With cigarette smoke rising from under a fedora, the murky cityscape in the background, and the scarlet feathered wings, The cover of Something More than Night screams angelic noir mystery.
From 2012 to 2014 I read Tad William’s excellent Bobby Dollar trilogy that kicks off with The Dirty Streets of Heaven. Bobby Dollar is the nickname of the angel Doloriel and the series is a mash up of noir mystery, urban fantasy, and angels. Something More than Night came out in 2013, the same year as the second Bobby Dollar book. It came home as a book club purchase and sat on the shelf for about five years due to the cover. At the time, I was in the middle of an excellent angelic noir and didn’t want to read another while waiting for book three to come out. As a result SMtN got forgotten about until skimming my shelves earlier this month.

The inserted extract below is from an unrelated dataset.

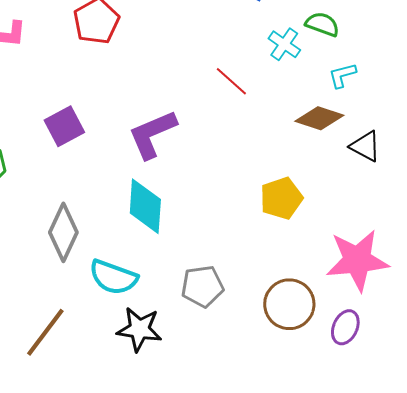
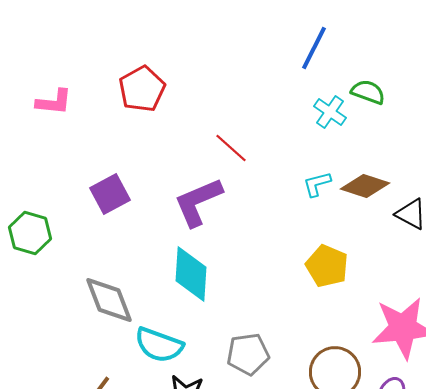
cyan L-shape: (342, 75) -> (317, 184), moved
red line: (231, 81) -> (231, 148), moved
yellow pentagon: (281, 198) -> (327, 266), turned -30
gray diamond: (63, 232) -> (109, 300), turned -46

It’s an okay book but two things drove me crazy while reading it and I almost gave up half way through. Of course, that was when the plot finally started to gain traction so I stuck with it. The first thing was the voice of one of the narrators. Bayliss is a minor angel that has been sticking around on Earth due to not wanting to be noticed by the bigger and more powerful forces of Heaven. He presents himself as a 1920s dime novel detective with language to match. Doll and twist for women, tight for getting drunk, pinked for getting murdered, iron or being rodded for guns. The heavy use of this lingo was off putting, perhaps because I would often have to re-read, and gain from context, what Bayliss was saying. As I got further into the book this became less of an issue as I knew the terms by then, but my annoyance didn’t change.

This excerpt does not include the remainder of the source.